**What is required**
The lines to reproduce from the material below are those from the one containing "sortiment erbjuder vi" through the one containing "ပြားသတင်းများ", both included; write them out exactly and add nothing.

**Information given**

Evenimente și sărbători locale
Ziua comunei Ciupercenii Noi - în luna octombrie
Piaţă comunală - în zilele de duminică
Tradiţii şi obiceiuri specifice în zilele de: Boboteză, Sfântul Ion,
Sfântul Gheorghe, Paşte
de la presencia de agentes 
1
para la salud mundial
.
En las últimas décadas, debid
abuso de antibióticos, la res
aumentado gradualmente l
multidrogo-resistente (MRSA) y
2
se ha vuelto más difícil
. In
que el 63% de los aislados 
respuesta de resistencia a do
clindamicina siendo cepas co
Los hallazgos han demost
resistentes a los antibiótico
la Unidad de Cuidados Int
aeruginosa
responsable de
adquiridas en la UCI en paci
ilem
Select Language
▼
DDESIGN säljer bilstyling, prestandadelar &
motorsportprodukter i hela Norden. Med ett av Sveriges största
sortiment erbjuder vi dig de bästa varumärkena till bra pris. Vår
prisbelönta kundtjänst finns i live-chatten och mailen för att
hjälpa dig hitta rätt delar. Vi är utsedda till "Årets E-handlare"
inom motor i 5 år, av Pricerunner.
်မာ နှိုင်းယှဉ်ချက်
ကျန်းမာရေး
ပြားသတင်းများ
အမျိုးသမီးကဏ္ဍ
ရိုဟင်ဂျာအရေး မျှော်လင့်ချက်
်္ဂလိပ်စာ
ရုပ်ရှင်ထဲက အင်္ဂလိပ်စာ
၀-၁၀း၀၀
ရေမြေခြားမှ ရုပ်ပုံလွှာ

...

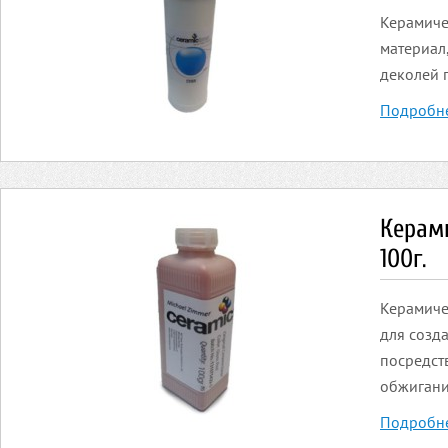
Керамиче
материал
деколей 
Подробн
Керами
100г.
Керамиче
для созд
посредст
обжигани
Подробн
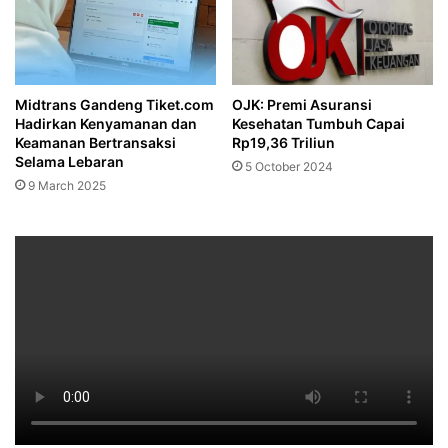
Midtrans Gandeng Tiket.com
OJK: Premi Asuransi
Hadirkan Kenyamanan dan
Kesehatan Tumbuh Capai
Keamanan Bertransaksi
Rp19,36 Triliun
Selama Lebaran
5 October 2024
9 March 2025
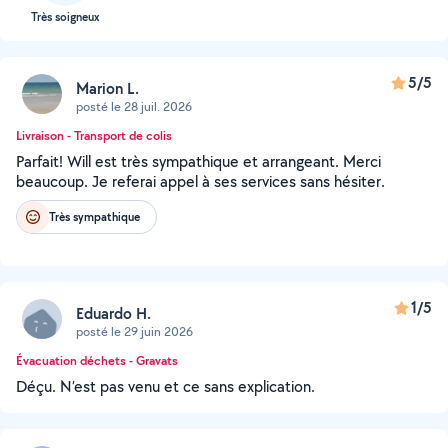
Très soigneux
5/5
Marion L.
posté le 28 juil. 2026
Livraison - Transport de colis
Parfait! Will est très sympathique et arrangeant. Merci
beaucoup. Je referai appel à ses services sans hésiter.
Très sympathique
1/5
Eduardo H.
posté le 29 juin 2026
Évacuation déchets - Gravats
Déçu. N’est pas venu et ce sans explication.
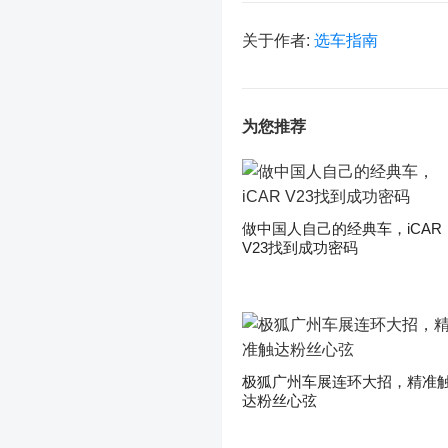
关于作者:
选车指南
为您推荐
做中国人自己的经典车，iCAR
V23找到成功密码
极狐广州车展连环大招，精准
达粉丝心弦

**Answer to this exercise**
sortiment erbjuder vi dig de bästa varumärkena till bra pris. Vår
prisbelönta kundtjänst finns i live-chatten och mailen för att
hjälpa dig hitta rätt delar. Vi är utsedda till "Årets E-handlare"
inom motor i 5 år, av Pricerunner.
်မာ နှိုင်းယှဉ်ချက်
ကျန်းမာရေး
ပြားသတင်းများ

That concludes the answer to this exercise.